EXCERPTED RECORDS >>
________________
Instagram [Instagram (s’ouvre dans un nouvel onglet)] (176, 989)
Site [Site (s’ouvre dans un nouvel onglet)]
________________
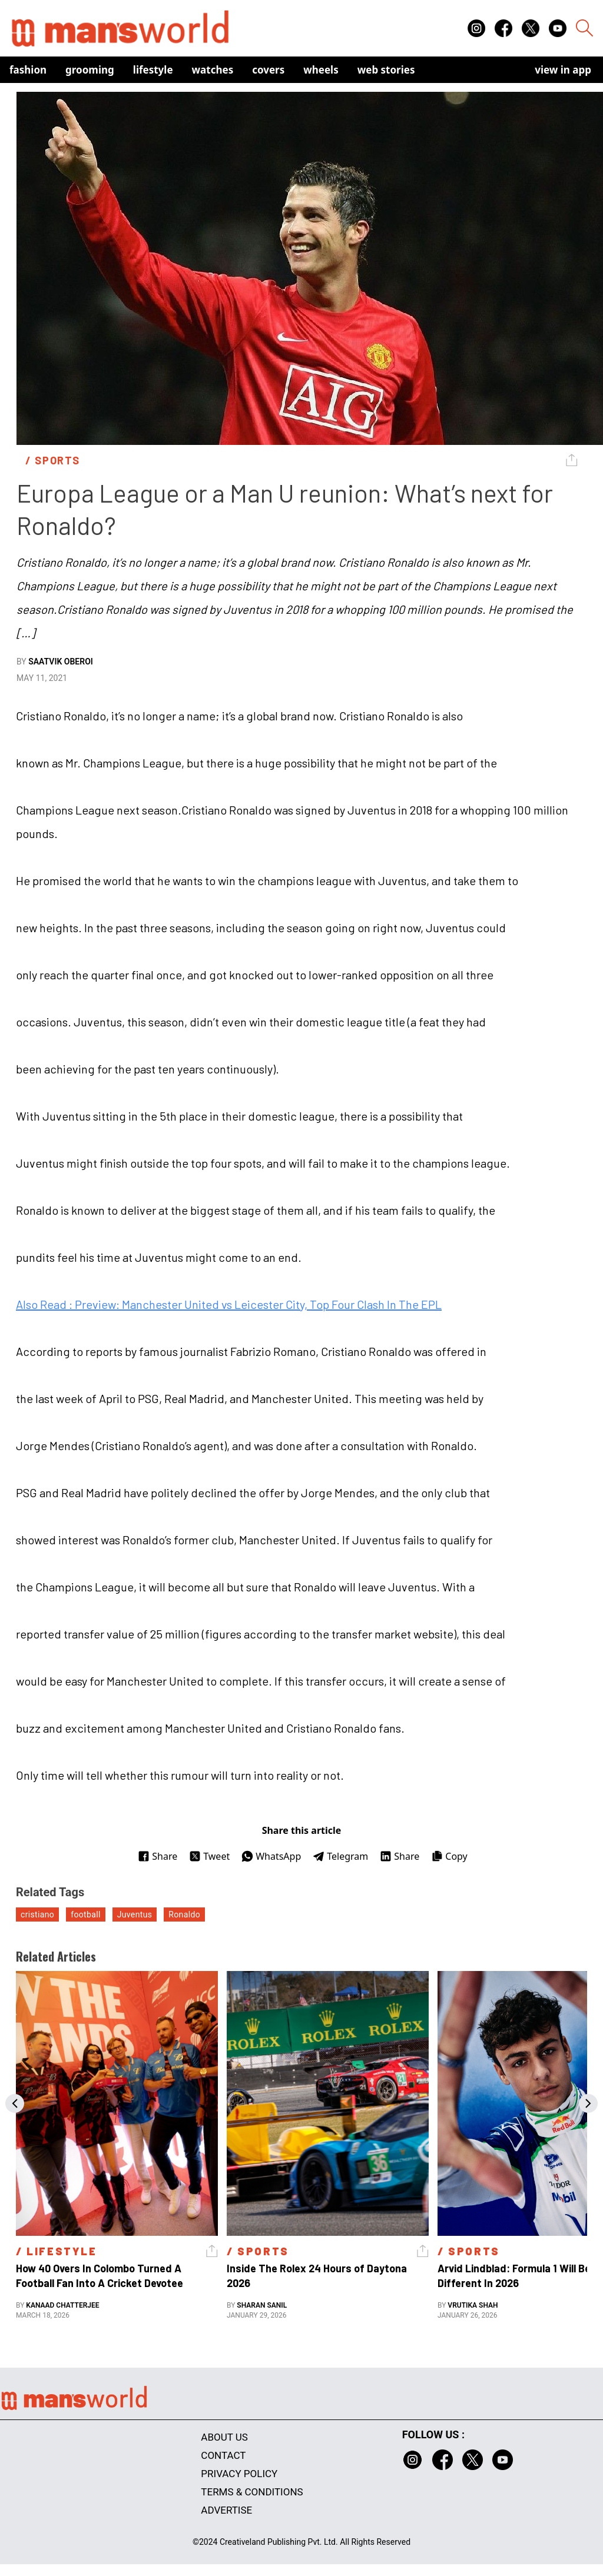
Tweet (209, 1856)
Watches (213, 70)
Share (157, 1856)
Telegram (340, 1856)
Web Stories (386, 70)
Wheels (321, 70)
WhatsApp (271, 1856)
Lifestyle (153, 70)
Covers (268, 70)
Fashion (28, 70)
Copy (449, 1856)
________________
PROBLEM TO WORK ON >> For each line in the material above that contains the string "onglet", make a copy.

ANSWER TO THIS PROBLEM >>
Instagram [Instagram (s’ouvre dans un nouvel onglet)] (176, 989)
Site [Site (s’ouvre dans un nouvel onglet)]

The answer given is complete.